In Hagenbecks Tierpark in Hamburg sind einige dieser uns nahen Verwandten zuhause. Eine Familie der stark gefährdeten Orang-Utans lebt seit mehreren Genrerationen hier, das jüngste Mitglied ist zwei, das Älteste 48 Jahre alt. Früher war ihr Pfleger Claus Claussen oft bei ihnen und hat sie auch mal gekitzelt. Aus Sicherheitsgründen passiert das heute nur noch in Ausnahmefällen.

"Ich erinnere mich an einen, Shui, der lebt jetzt in Budapest seit vier Jahren, der war damals so sieben, acht Jahre alt, der hat sich immer gerne kitzeln lassen. Der hat immer probiert, dass so’n bisschen zu unterdrücken, seine Geräusche (macht nach). So nach dem Motto will ich nicht, also wollt schon ... Was für Geräusche da raus kamen, das war halt minimal, das war so’n , schwierig zu sagen. Aber kein typisches menschliches Lachen, aber irgendwas haben die schon von sich gegeben."

Doch manchmal hilft auch gekonntes Kitzeln nichts, wie Elke Zimmermann und ihr Team herausfinden konnten:

"Bei Orang-Utans gibt es durchaus auch Affen, die nicht gelacht haben. Die haben zwar die Mimik gezeigt, aber die Mimik nicht durch Vokalisationen unterlegt. Bei Schimpansen und Bonobos war es so, dass dort Kitzeln eigentlich regelmäßig zu Vokalisationen führt. Es könnte sein, dass das bei Orang-Utans tatsächlich noch nicht so ritualisiert ist, noch nicht so zum Spiel mit dazu gehört, wie das schon bei Bonobos und Schimpansen ist."

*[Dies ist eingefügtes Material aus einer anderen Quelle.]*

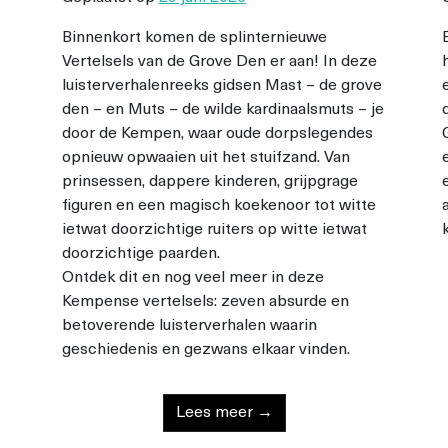
Binnenkort komen de splinternieuwe
Vertelsels van de Grove Den er aan! In deze
luisterverhalenreeks gidsen Mast – de grove
den – en Muts – de wilde kardinaalsmuts – je
door de Kempen, waar oude dorpslegendes
opnieuw opwaaien uit het stuifzand. Van
prinsessen, dappere kinderen, grijpgrage
figuren en een magisch koekenoor tot witte
ietwat doorzichtige ruiters op witte ietwat
doorzichtige paarden.
Ontdek dit en nog veel meer in deze
Kempense vertelsels: zeven absurde en
betoverende luisterverhalen waarin
geschiedenis en gezwans elkaar vinden.
Lees meer →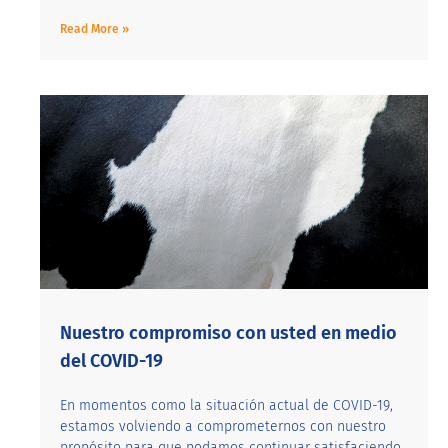
Read More »
Nuestro compromiso con usted en medio
del COVID-19
En momentos como la situación actual de COVID-19,
estamos volviendo a comprometernos con nuestro
propósito para que podamos continuar satisfaciendo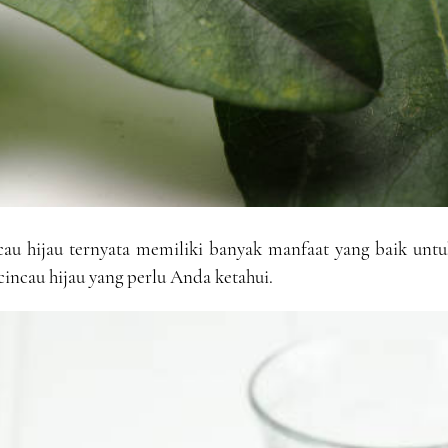
au hijau ternyata memiliki banyak manfaat yang baik untu
cincau hijau yang perlu Anda ketahui.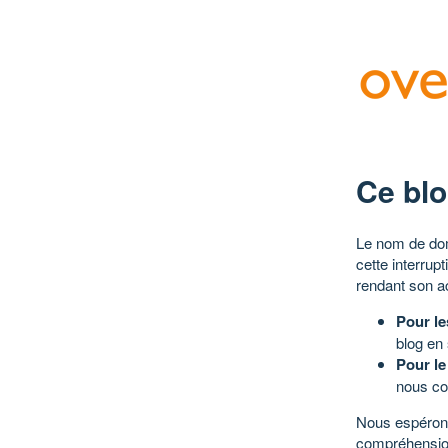
Ce blo
Le nom de dom
cette interrup
rendant son a
Pour le
blog en
Pour le
nous co
Nous espérons
compréhensio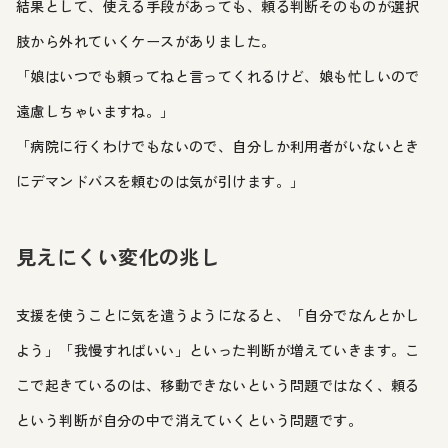
結果として、使える手段があっても、頼る判断そのものが選択
肢から外れていくケースがありました。
「娘はいつでも頼ってねと言ってくれるけど、娘も忙しいので
遠慮しちゃいますね。」
「病院に行くわけでもないので、自分しか利用者がいないとき
にデマンドバスを頼むのは気が引けます。」
見えにくい変化の兆し
支援を使うことに気を遣うようになると、「自分でなんとかし
よう」「我慢すればいい」といった判断が増えていきます。こ
こで起きているのは、移動できないという問題ではなく、頼る
という判断が自分の中で消えていくという問題です。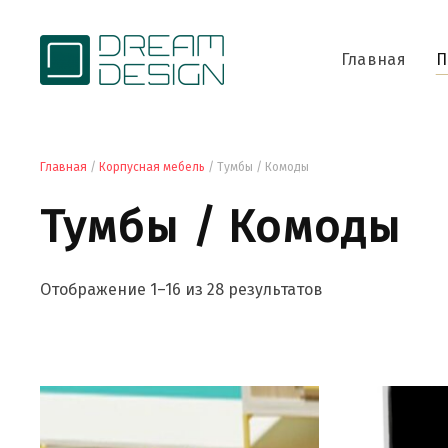
Главная
П
Главная
/
Корпусная мебель
/ Тумбы / Комоды
Тумбы / Комоды
Отображение 1–16 из 28 результатов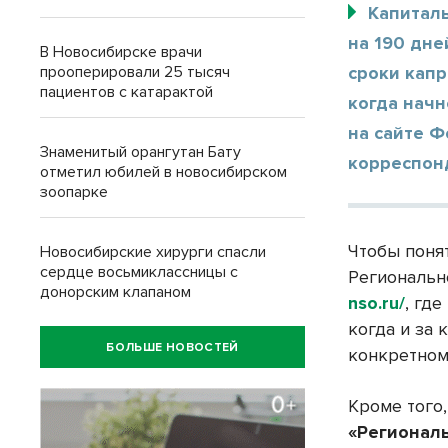
Капитал
на 190 дне
В Новосибирске врачи
прооперировали 25 тысяч
сроки капр
пациентов с катарактой
когда нач
на сайте Ф
Знаменитый орангутан Бату
корреспонд
отметил юбилей в новосибирском
зоопарке
Чтобы поня
Новосибирские хирурги спасли
сердце восьмиклассницы с
Региональн
донорским клапаном
nso.ru/
, гд
когда и за
БОЛЬШЕ НОВОСТЕЙ
конкретном
Кроме того,
«Регионал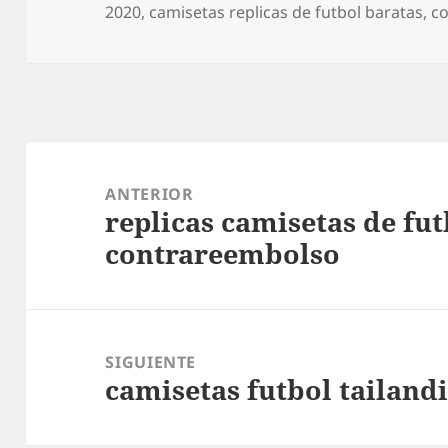
el
2020
,
camisetas replicas de futbol baratas
,
co
Navegación
de
ANTERIOR
replicas camisetas de fu
entradas
Entrada
contrareembolso
anterior:
SIGUIENTE
camisetas futbol tailand
Entrada
siguiente: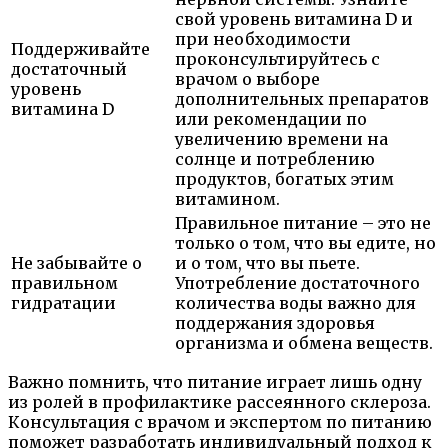
свой уровень витамина D и
при необходимости
Поддерживайте
проконсультируйтесь с
достаточный
врачом о выборе
уровень
дополнительных препаратов
витамина D
или рекомендации по
увеличению времени на
солнце и потреблению
продуктов, богатых этим
витамином.
Правильное питание – это не
только о том, что вы едите, но
Не забывайте о
и о том, что вы пьете.
правильном
Употребление достаточного
гидратации
количества воды важно для
поддержания здоровья
организма и обмена веществ.
Важно помнить, что питание играет лишь одну
из ролей в профилактике рассеянного склероза.
Консультация с врачом и экспертом по питанию
поможет разработать индивидуальный подход к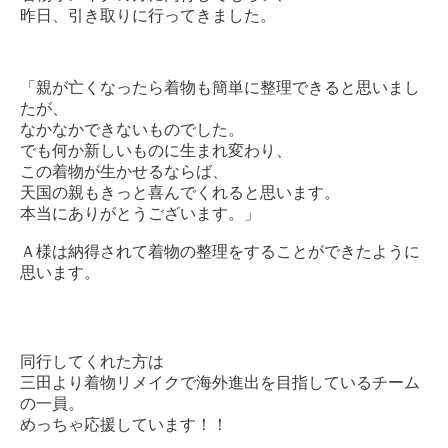
昨日、引き取りに行ってきました。
「親が亡くなったら着物も簡単に整理できると思いまし
たが、
なかなかできないものでした。
でも何か新しいものに生まれ変わり、
この着物が生かせるならば、
天国の親もきっと喜んでくれると思います。
本当にありがとうございます。」
Ａ様は納得されて着物の整理をすることができたように
思います。
同行してくれた方は
三田より着物リメイクで海外進出を目指しているチーム
の一員。
めっちゃ応援しています！！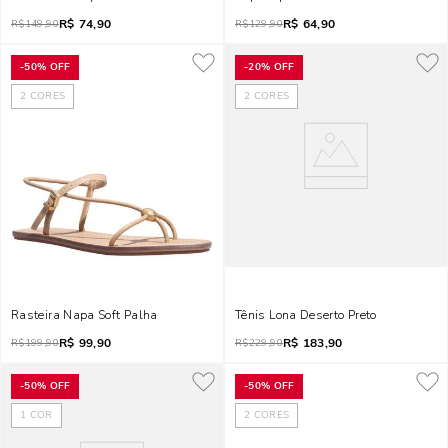
R$
74,90
R$
64,90
R$
149,90
R$
129,90
-
50%
OFF
-
20%
OFF
2
CORES
2
CORES
Rasteira Napa Soft Palha
Tênis Lona Deserto Preto
R$
99,90
R$
183,90
R$
199,90
R$
229,90
-
50%
OFF
-
50%
OFF
1
COR
2
CORES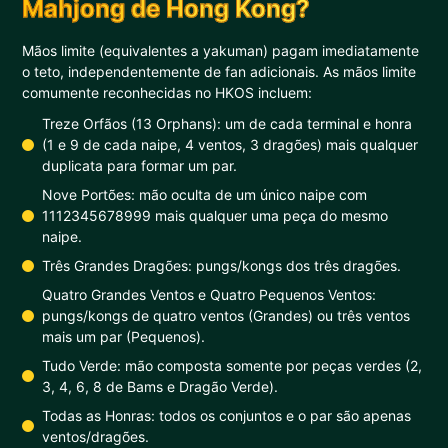
Mahjong de Hong Kong?
Mãos limite (equivalentes a yakuman) pagam imediatamente
o teto, independentemente de fan adicionais. As mãos limite
comumente reconhecidas no HKOS incluem:
Treze Orfãos (13 Orphans): um de cada terminal e honra
(1 e 9 de cada naipe, 4 ventos, 3 dragões) mais qualquer
duplicata para formar um par.
Nove Portões: mão oculta de um único naipe com
1112345678999 mais qualquer uma peça do mesmo
naipe.
Três Grandes Dragões: pungs/kongs dos três dragões.
Quatro Grandes Ventos e Quatro Pequenos Ventos:
pungs/kongs de quatro ventos (Grandes) ou três ventos
mais um par (Pequenos).
Tudo Verde: mão composta somente por peças verdes (2,
3, 4, 6, 8 de Bams e Dragão Verde).
Todas as Honras: todos os conjuntos e o par são apenas
ventos/dragões.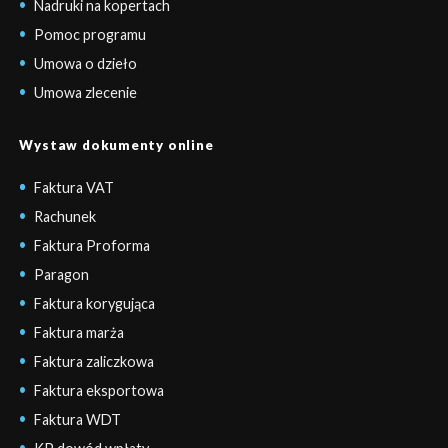
Nadruki na kopertach
Pomoc programu
Umowa o dzieło
Umowa zlecenie
Wystaw dokumenty online
Faktura VAT
Rachunek
Faktura Proforma
Paragon
Faktura korygująca
Faktura marża
Faktura zaliczkowa
Faktura eksportowa
Faktura WDT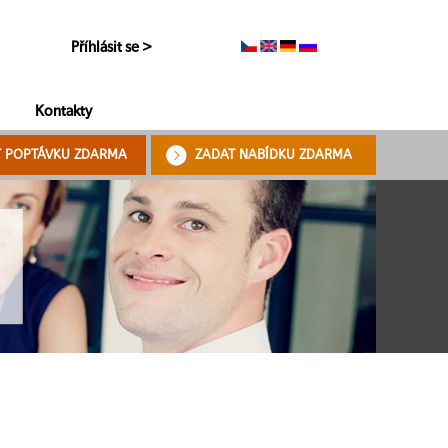
Příhlásit se >
Kontakty
T POPTÁVKU ZDARMA
ZADAT NABÍDKU ZDARMA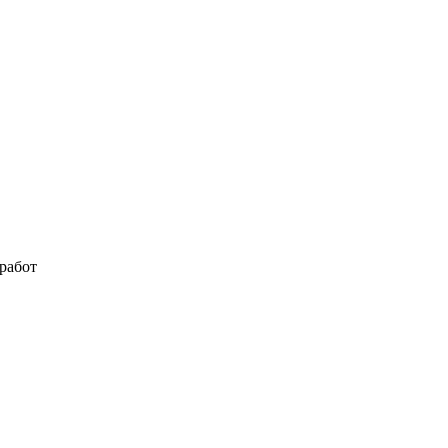
работ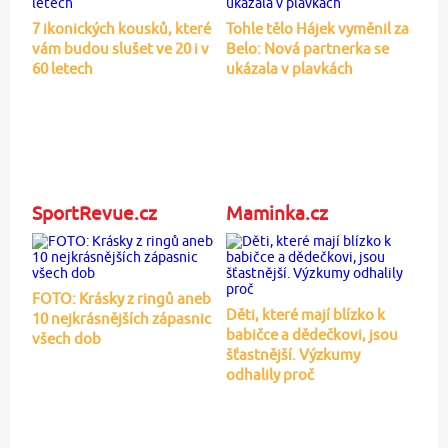
7 ikonických kousků, které
Tohle tělo Hájek vyměnil za
vám budou slušet ve 20 i v
Belo: Nová partnerka se
60 letech
ukázala v plavkách
SportRevue.cz
Maminka.cz
FOTO: Krásky z ringů aneb
Děti, které mají blízko k
10 nejkrásnějších zápasnic
babičce a dědečkovi, jsou
všech dob
šťastnější. Výzkumy
odhalily proč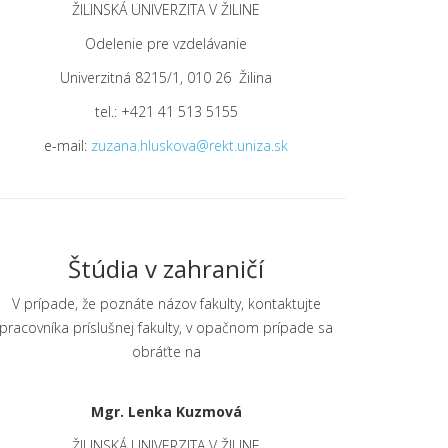
ŽILINSKÁ UNIVERZITA V ŽILINE
Odelenie pre vzdelávanie
Univerzitná 8215/1, 010 26 Žilina
tel.: +421 41 513 5155
e-mail:
zuzana.hluskova@rekt.uniza.sk
Štúdia v zahraničí
V prípade, že poznáte názov fakulty, kontaktujte
pracovníka príslušnej fakulty, v opačnom prípade sa
obráťte na
Mgr. Lenka Kuzmová
ŽILINSKÁ UNIVERZITA V ŽILINE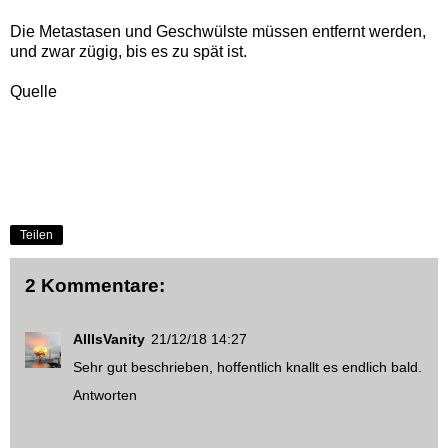
Die Metastasen und Geschwülste müssen entfernt werden,
und zwar zügig, bis es zu spät ist.
Quelle
Teilen
2 Kommentare:
AllIsVanity
21/12/18 14:27
Sehr gut beschrieben, hoffentlich knallt es endlich bald.
Antworten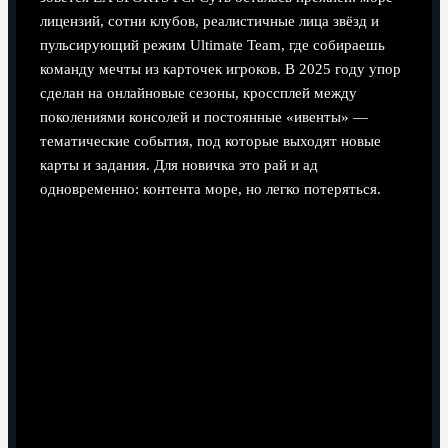
лицензий, сотни клубов, реалистичные лица звёзд и
пульсирующий режим Ultimate Team, где собираешь
команду мечты из карточек игроков. В 2025 году упор
сделан на онлайновые сезоны, кроссплей между
поколениями консолей и постоянные «ивенты» —
тематические события, под которые выходят новые
карты и задания. Для новичка это рай и ад
одновременно: контента море, но легко потеряться.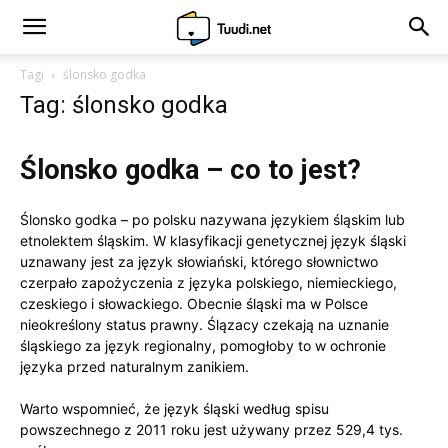
Tagi
ślonsko godka
Tag: ślonsko godka
Ślonsko godka – co to jest?
Ślonsko godka – po polsku nazywana językiem śląskim lub
etnolektem śląskim. W klasyfikacji genetycznej język śląski
uznawany jest za język słowiański, którego słownictwo
czerpało zapożyczenia z języka polskiego, niemieckiego,
czeskiego i słowackiego. Obecnie śląski ma w Polsce
nieokreślony status prawny. Ślązacy czekają na uznanie
śląskiego za język regionalny, pomogłoby to w ochronie
języka przed naturalnym zanikiem.
Warto wspomnieć, że język śląski według spisu
powszechnego z 2011 roku jest używany przez 529,4 tys.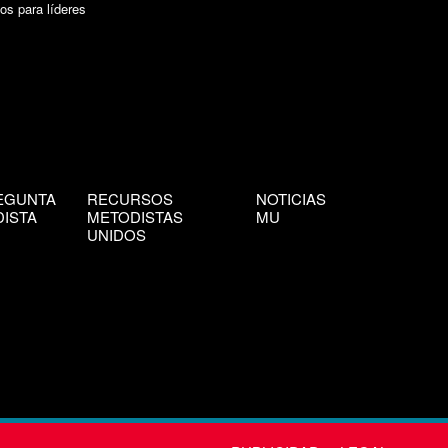
os para líderes
EGUNTA
RECURSOS
NOTICIAS
ISTA
METODISTAS
MU
UNIDOS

Ob Schimpanse oder Orang - dass unter Menschenaffen gelacht wird, hat das Team um Elke Zimmermann bewiesen. Nun gehen die Forscher der Frage nach, inwieweit das Lachen auch zielgerichtet eingesetzt wird. Zum einen will man natürlich herausfinden, was uns Menschen vom Affen unterscheidet, aber auch, wie viel Affe in uns steckt.